Pemerintah menargetkan pendapatan negara dari cukai dalam RAPBN 2022 mencapai Rp 203,9 triliun, naik 13,2% dibandingkan APBN 2021. Target penerimaan ini akan dipenuhi dengan menaikkan tarif cukai rokok dan memperluas barang kena cukai (BKC), salah satunya cukai produk plastik.
"Cukai hasil tembakau ada target kenaikan. Seperti biasa, kami nanti akan menjelaskan mengenai aturan CHT," kata Menteri Keuangan Sri Mulyani dalam konferensi pers nota keuangan dan RAPBN 2022, Senin (18/8).
Sri Mulyani menjelaskan, terdapat empat pertimbangan dalam merumuskan kenaikan CHT, yakni:
- Aspek kesehatan, khususnya prevalensi merokok terutama anak-anak.
- Aspek ketenagakerjaan, terutama buruh yang bekerja di industri rokok dan petani tembakau.
- Penerimaan negara.
- Peredaran rokok ilegal.
Selain keempat pertimbangan yang selalu digunakan pemerintah itu, Sri Mulyani menyebut kondisi pandemia akan menjadi pertimbangan utama untuk mengukur tingkat cukai plastik.
Dalam Buku II Nota Keuangan dan RAPBN 2022 dijelaskan bahwa pendapatan negara dari cukai tahun depan akan berkontribusi 83% terhadap target penerimaan kepabeanan dan cukai 2022 sebesar Rp 244 triliun. Nilai ini naik 13,4% dari APBN 2021 sebesar Rp 215 triliun. Target pendapatan kepabenana dan cukai dalam RAPBN 2022 sekaligus yang tertinggi sejak APBN tahun 2005.
Pemerintah memperkirakan pandemi masih akan menjadi faktor yang bepengaruh terhadap realisasi penerimaan cukai. Outlook penerimaan cukai tahun ini diperkirakan sebesar Rp 182,3 triliun, masih berhasil melampaui target dalam APBN 2021 sebesar Rp 180 triliun.

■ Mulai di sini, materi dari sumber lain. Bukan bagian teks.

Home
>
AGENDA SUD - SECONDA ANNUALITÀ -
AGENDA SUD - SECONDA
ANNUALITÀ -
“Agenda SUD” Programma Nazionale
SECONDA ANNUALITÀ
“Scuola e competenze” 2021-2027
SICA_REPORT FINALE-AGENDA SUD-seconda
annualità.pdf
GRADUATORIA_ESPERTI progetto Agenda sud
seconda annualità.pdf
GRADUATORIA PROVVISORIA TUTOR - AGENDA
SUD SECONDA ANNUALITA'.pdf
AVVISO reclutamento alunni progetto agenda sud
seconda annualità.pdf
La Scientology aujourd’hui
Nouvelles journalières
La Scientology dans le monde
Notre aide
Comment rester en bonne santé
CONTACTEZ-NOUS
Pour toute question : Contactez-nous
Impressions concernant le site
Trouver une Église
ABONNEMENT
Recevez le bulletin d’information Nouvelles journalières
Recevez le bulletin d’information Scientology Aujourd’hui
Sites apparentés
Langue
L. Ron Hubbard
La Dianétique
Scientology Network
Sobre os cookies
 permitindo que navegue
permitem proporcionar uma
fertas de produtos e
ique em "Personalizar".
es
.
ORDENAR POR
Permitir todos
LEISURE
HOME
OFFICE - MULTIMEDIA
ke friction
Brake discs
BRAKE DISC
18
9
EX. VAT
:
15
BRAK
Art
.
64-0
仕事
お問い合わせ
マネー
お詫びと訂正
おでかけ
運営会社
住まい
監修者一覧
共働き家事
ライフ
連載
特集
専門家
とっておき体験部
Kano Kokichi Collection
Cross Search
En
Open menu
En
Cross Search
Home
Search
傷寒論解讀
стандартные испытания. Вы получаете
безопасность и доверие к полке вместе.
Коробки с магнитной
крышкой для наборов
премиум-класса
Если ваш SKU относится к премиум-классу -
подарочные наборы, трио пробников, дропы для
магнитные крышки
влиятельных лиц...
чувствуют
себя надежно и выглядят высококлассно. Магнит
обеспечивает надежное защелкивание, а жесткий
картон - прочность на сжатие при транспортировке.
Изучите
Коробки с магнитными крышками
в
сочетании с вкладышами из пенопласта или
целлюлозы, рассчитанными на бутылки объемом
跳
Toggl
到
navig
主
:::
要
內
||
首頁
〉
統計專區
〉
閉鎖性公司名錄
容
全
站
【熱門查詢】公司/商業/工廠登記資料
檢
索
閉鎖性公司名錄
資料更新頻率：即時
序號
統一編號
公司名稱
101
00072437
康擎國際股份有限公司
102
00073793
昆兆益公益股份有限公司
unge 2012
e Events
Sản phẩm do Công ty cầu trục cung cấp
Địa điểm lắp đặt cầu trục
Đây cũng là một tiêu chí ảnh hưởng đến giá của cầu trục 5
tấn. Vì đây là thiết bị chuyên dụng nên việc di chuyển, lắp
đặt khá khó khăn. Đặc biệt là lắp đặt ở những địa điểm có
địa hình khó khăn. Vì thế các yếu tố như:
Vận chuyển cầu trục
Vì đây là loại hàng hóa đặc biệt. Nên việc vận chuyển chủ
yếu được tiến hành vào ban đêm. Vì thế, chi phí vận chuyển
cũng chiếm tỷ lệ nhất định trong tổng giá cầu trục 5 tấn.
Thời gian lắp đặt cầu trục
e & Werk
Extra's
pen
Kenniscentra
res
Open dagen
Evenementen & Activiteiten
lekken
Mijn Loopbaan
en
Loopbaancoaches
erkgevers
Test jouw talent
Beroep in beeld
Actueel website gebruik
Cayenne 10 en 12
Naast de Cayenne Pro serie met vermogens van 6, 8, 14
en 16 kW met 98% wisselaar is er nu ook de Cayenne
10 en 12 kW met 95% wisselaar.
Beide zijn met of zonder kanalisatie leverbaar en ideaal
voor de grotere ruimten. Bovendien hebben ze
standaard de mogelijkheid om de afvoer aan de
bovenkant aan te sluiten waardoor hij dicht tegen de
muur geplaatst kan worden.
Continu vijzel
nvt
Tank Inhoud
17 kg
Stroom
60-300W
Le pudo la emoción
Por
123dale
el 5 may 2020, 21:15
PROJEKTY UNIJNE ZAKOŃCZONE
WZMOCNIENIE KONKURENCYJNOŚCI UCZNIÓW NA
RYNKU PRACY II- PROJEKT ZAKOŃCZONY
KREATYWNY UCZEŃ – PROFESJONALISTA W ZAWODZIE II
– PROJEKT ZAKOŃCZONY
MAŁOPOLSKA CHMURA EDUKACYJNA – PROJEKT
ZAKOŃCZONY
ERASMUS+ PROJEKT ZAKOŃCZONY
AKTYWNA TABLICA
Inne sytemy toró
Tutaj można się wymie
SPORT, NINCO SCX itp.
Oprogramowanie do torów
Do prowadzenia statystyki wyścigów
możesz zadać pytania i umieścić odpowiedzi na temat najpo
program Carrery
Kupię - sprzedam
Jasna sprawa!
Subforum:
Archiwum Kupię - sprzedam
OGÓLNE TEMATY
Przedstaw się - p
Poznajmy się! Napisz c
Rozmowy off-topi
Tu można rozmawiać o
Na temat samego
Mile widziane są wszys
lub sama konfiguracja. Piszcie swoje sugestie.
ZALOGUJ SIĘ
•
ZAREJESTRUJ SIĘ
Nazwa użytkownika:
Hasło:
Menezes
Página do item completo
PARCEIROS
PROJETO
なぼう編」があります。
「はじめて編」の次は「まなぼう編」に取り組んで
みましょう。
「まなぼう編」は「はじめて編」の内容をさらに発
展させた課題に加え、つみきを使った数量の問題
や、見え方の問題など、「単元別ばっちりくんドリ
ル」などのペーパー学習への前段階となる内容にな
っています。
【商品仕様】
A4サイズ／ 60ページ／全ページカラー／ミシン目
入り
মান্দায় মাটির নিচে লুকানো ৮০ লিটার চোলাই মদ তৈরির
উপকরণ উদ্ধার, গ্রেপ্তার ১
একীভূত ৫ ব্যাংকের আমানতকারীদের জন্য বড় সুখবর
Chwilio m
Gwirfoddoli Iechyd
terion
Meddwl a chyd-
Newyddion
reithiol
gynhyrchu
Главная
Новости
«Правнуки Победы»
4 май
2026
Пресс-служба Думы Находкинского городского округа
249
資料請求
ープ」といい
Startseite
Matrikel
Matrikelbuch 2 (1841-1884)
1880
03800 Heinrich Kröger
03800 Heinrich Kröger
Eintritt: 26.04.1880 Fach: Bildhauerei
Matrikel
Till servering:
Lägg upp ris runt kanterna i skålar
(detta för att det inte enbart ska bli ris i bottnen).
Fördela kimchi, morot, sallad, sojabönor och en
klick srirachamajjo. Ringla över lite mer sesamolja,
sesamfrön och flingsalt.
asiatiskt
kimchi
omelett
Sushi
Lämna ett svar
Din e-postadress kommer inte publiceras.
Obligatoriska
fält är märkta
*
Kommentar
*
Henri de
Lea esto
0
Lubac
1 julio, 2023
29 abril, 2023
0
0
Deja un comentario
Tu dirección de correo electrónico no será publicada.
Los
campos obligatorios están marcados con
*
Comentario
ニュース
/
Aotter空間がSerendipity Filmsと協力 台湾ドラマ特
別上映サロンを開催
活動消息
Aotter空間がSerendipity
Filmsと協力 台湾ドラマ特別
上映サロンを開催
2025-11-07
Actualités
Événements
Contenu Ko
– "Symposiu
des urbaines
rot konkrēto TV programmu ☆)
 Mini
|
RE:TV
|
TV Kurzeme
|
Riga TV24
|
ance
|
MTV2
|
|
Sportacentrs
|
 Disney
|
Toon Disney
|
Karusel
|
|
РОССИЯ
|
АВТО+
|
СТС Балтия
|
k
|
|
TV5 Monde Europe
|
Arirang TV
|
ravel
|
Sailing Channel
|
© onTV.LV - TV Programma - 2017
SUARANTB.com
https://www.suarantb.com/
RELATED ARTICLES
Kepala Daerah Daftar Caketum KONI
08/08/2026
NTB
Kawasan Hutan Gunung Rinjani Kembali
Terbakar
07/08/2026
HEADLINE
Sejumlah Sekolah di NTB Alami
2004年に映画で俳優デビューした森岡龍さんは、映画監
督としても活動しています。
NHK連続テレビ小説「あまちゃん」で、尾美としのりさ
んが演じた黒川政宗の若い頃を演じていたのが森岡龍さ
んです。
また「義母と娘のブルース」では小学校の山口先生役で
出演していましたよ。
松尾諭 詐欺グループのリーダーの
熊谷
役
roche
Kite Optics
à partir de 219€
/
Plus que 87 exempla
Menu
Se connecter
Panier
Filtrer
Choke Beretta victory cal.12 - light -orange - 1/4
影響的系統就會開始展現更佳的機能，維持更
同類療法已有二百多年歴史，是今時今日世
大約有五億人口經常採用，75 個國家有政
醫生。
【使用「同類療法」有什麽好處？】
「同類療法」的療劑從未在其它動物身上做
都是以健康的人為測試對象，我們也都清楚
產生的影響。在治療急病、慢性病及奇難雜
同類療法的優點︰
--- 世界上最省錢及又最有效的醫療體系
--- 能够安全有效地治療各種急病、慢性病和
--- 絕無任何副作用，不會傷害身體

Kendati demikian, pandemi diperkirakan masih menjadi tekanan utama produksi hasil tembakau. Sementara itu, mulai stabilnya permintaan bahan baku untuk produk sanitasi dan desinfektan memengaruhi penerimaan cukai ethyl alkohol (EA). Sedangkan kinerja cukai minuman mengandung ethyl alkohol (MMEA) diperkirakan masih terkontraksi dengan berlanjutnya pembatasan sosial, meskipun tidak sedalam tahun sebelumnya.
Penerimaan cukai mengalami pertumbuhan rata-rata 6,1 persen pada periode tahun 2017–2019. Capaian ini terutama berasal dari CHT dan porgram penertiban cukai berisiko tinggi (PCBT) pada rokok ilegal. Selain itu, kinerja ini juga didorong adanya peningkatan pengawasan dan penindakan terhadap barang kena cukai (BKC) ilegal, penerapan sistem aplikasi cukai (SAC), serta peningkatan audit terhadap para pengusaha BKC.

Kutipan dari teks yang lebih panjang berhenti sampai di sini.